**YOUR TASK:**
Reproduce, please, only the lines from the first line below to the line containing "la vereda Morrón realizamos una", inclusive.

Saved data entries
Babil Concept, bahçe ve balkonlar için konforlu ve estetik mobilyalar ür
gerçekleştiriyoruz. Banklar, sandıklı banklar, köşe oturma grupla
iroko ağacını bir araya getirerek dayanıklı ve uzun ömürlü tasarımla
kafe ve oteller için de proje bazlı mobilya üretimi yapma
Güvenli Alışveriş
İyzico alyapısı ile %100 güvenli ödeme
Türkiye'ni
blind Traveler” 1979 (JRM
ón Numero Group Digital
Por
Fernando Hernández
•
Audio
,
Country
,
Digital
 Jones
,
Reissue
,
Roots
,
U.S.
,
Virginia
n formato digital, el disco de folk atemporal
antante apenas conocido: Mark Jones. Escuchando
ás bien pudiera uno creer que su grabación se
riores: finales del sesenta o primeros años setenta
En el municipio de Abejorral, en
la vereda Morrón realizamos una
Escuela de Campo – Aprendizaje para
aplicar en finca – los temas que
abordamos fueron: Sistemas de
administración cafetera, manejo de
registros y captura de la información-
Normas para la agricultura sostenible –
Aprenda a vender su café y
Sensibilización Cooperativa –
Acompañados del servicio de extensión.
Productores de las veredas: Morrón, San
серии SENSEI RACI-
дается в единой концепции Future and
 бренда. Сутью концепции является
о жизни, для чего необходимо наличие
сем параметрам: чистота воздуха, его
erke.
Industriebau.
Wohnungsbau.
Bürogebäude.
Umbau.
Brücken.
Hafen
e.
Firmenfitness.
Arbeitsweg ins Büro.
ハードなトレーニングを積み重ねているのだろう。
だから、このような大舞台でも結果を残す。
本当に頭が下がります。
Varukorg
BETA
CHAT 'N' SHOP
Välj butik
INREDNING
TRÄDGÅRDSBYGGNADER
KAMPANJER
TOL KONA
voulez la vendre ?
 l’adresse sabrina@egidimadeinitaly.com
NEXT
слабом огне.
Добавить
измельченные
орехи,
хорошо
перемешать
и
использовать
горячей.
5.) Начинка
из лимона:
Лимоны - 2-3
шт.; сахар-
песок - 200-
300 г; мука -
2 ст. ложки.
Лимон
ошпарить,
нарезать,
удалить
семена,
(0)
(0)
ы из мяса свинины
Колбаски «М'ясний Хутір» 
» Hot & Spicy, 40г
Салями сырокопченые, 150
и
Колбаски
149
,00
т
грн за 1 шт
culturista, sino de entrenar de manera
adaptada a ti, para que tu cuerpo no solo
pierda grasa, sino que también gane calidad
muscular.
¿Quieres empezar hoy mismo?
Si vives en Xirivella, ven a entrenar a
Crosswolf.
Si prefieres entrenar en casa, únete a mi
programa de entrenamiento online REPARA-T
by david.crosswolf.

**RESPONSE:**
Babil Concept, bahçe ve balkonlar için konforlu ve estetik mobilyalar ür
gerçekleştiriyoruz. Banklar, sandıklı banklar, köşe oturma grupla
iroko ağacını bir araya getirerek dayanıklı ve uzun ömürlü tasarımla
kafe ve oteller için de proje bazlı mobilya üretimi yapma
Güvenli Alışveriş
İyzico alyapısı ile %100 güvenli ödeme
Türkiye'ni
blind Traveler” 1979 (JRM
ón Numero Group Digital
Por
Fernando Hernández
•
Audio
,
Country
,
Digital
 Jones
,
Reissue
,
Roots
,
U.S.
,
Virginia
n formato digital, el disco de folk atemporal
antante apenas conocido: Mark Jones. Escuchando
ás bien pudiera uno creer que su grabación se
riores: finales del sesenta o primeros años setenta
En el municipio de Abejorral, en
la vereda Morrón realizamos una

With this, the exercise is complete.